Get your shit together, Eleanor.
She takes a deep breath, then exits the room.
*
Burnsy’s arm looks like a pepperoni with the casing pulled off. The blistered flesh sits piled up on the toilet behind him like the skin of a molted snake. What’s left is all muscle and tendon, braided around the bone. Flies land on it, then fly to the walls, leaving tiny little blood-speck footprints.
With the light on in the bathroom—they have Burnsy hung up like she was, like a slab of meat in a freezer—he snorts and comes to.
“I was hoping you were all right,” he mumbles.
“You look like hell.”
He grins: a mad, suppurating rictus. “I wasn’t exactly a freakin’ beauty queen before, you know.”
“We need to get out of here.”
“Don’t like the amenities? I know, a continental breakfast is always such bullshit. And the little shampoos—”
“Shut up, Lister.” She fidgets with the ropes above his head. Smells the competing odors of rot and moisturizer and fresh blood. Like a butcher shop closed up too long, the air gone stuffy and spoiled. Her fingers undo the ropes. He drops, his legs gone rubbery underneath him. As she helps him up, she says, “Oakes has something. A golem skull. It has what I need. It has answers.”

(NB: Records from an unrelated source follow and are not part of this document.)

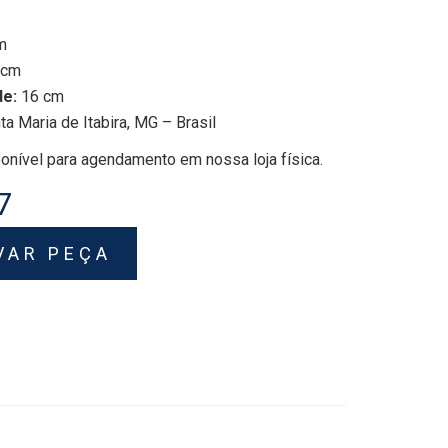
m
 cm
de:
16 cm
a Maria de Itabira, MG – Brasil
onível para agendamento em nossa loja física.
7
VAR PEÇA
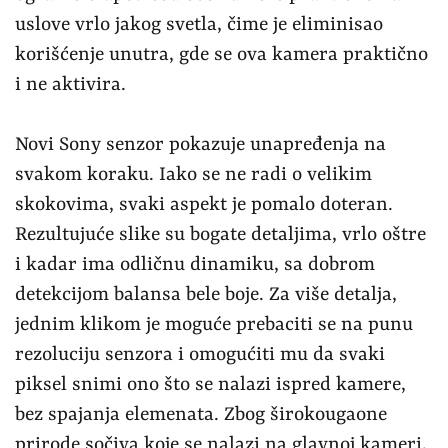
rezoluciju senzora i omogućiti mu da svaki
piksel snimi ono što se nalazi ispred kamere,
bez spajanja elemenata. Zbog širokougaone
prirode sočiva koje se nalazi na glavnoj kameri,
prisutne su distorzije pri ivicama kadra, pa
treba povesti računa da vam nečije lice ne bude
u ovim oblastima kako ne bi izgledalo
neprirodno izduženo.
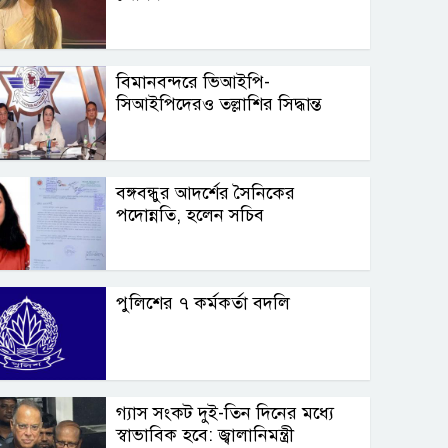
বিমানবন্দরে ভিআইপি-
সিআইপিদেরও তল্লাশির সিদ্ধান্ত
বঙ্গবন্ধুর আদর্শের সৈনিকের
পদোন্নতি, হলেন সচিব
পুলিশের ৭ কর্মকর্তা বদলি
গ্যাস সংকট দুই-তিন দিনের মধ্যে
স্বাভাবিক হবে: জ্বালানিমন্ত্রী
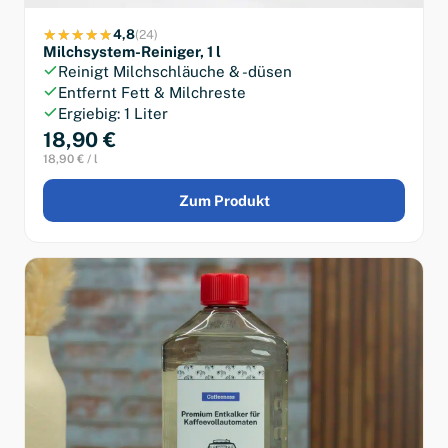
4,8
(24)
Milchsystem-Reiniger, 1 l
Reinigt Milchschläuche & -düsen
Entfernt Fett & Milchreste
Ergiebig: 1 Liter
18,90 €
18,90 € / l
Zum Produkt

He shakes his head and laughs.
“What?” she asks.
“Nothing.”
“No. What?”
“You came and rescued me first? Instead of going to get your prize?”
“So?”
“You might have to come to terms with the idea that you’re a better person than you think, Nora Pearl.”
“Fuck you, Burnsy.”
“Me thinks thou dost protest too much...”
“Go to Hell.”
“Already there.”
She growls and helps him stand.
*
The skull.
Right where Oakes left it.
Nora thinks: too easy. This is a trap. She can’t just... grab the skull, waltz off the boat like nothing happened. But then she remembers the pain in her side. The death of Hrothk. Burnsy with the skin already stripped from his arm.
They paid their costs.
She takes the skull. It feels warm, like pressing your hand to sun-baked tile.
“We good?” Burnsy asks.
“We good.”
*
They’re not
good.
The gobbos come out of nowhere.
Nora and Burnsy got off the boat easily enough—just ease over the side, drop into the water. Nora worried about the splashes (and the fact her head felt like an overinflated balloon), but nothing they could do about it. As the boat chugged along one way, they went the other, trudging along in hip-deep dark water, the muddy “river” more like a swamp-on-the-move. They pulled themselves along by grabbing rocks and knobby roots, Nora careful not to drop the golem’s skull into the turbid drink.

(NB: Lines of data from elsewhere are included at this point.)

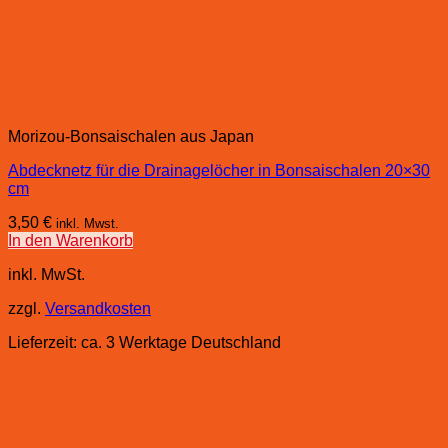
Morizou-Bonsaischalen aus Japan
Abdecknetz für die Drainagelöcher in Bonsaischalen 20×30
cm
3,50
€
inkl. Mwst.
In den Warenkorb
inkl. MwSt.
zzgl.
Versandkosten
Lieferzeit:
ca. 3 Werktage Deutschland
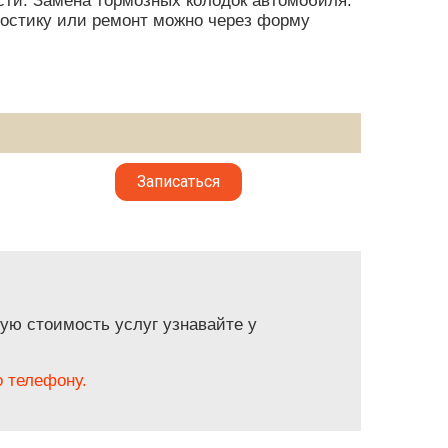
сти. Замена тормозных колодок автомобиля:
гностику или ремонт можно через форму
Записаться
ую стоимость услуг узнавайте у
 телефону.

And then: ahead, splashes. It was hard to see. The only light here was distant stripes of opalescence from fungus smeared on the walls—it did little to illuminate where they were. But in that distant light, Nora saw movement. Shadows shifting. Fast.
She touched her hand to a rock. Sent her senses out.
Goblins.
And now Nora finds herself back up against a craggy spire, goblins circling her. Just dark shapes with their fish-egg eyes glowing faintly in the gloom. One hisses, swipes at her with a stick topped with a milk-spider. Its legs flail, its chelicerae click together, hoping to take a taste. Another goblin stands back, gently winding a bit of barbed wire around one of his fists. A third hisses at her, “Meat, meat, meat, meat. Girl-meat.”

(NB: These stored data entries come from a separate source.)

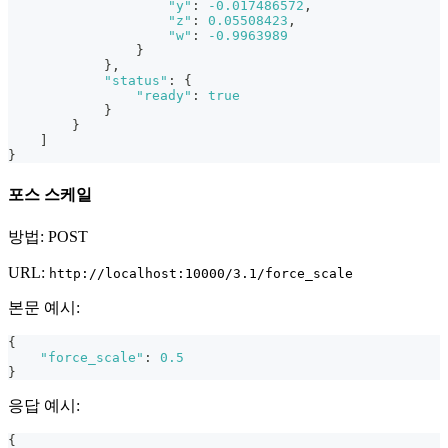
"y"
:
-0.017486572
,
"z"
:
0.05508423
,
"w"
:
-0.9963989
}
}
,
"status"
:
{
"ready"
:
true
}
}
]
}
포스 스케일
방법: POST
URL:
http://localhost:10000/3.1/force_scale
본문 예시:
{
"force_scale"
:
0.5
}
응답 예시:
{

Upriver, she loses sight of Burnsy—a pack of the things chasing after him, them hopping from stone to stone like demon monkeys, him staggering and splashing and cursing. “Run, Nora!” he shouts over the din.
One of her attackers lunges. She uses the golem skull to deflect the attack, crack him in the head.
The others laugh as their cohort drops into the muck and floats away.
“What you have, girl-meat? What that you have?”
The one with the spider-stick comes at her. Nora side-steps the thrusting weapon, and the stick breaks against the spire behind her. The spider shrieks. The goblins rush her. She kicks, but the water slows her down, slurry-mud sucking at her feet. The gobbos are all over her, hands pinning her wrists to the stone. Teeth bite into her side. Greasy fingers like frog fingers try to pluck the skull out of her hand—
The rock spire behind her shifts. Starts to slide, suddenly.